▸ **Problem to solve**: Copy out all of the lines below exactly; the pictures do not belong in the copy.

▸ **Provided data**:
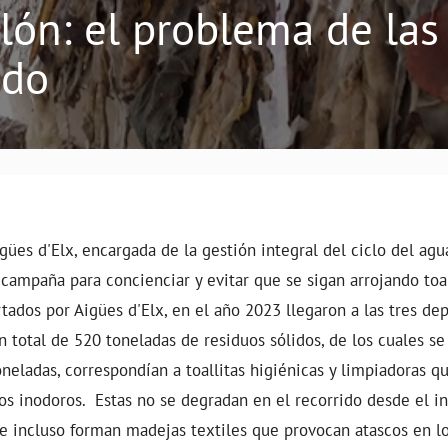
n: el problema de las 
ado
ües d'Elx, encargada de la gestión integral del ciclo del agua
campaña para concienciar y evitar que se sigan arrojando toal
tados por Aigües d'Elx, en el año 2023 llegaron a las tres de
 total de 520 toneladas de residuos sólidos, de los cuales s
oneladas, correspondían a toallitas higiénicas y limpiadoras q
s inodoros. Estas no se degradan en el recorrido desde el in
ue incluso forman madejas textiles que provocan atascos en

▸ **Exercise answer**:
n: el problema de las 
ado
ües d'Elx, encargada de la gestión integral del ciclo del agua
campaña para concienciar y evitar que se sigan arrojando toal
tados por Aigües d'Elx, en el año 2023 llegaron a las tres de
 total de 520 toneladas de residuos sólidos, de los cuales s
oneladas, correspondían a toallitas higiénicas y limpiadoras q
s inodoros. Estas no se degradan en el recorrido desde el in
ue incluso forman madejas textiles que provocan atascos en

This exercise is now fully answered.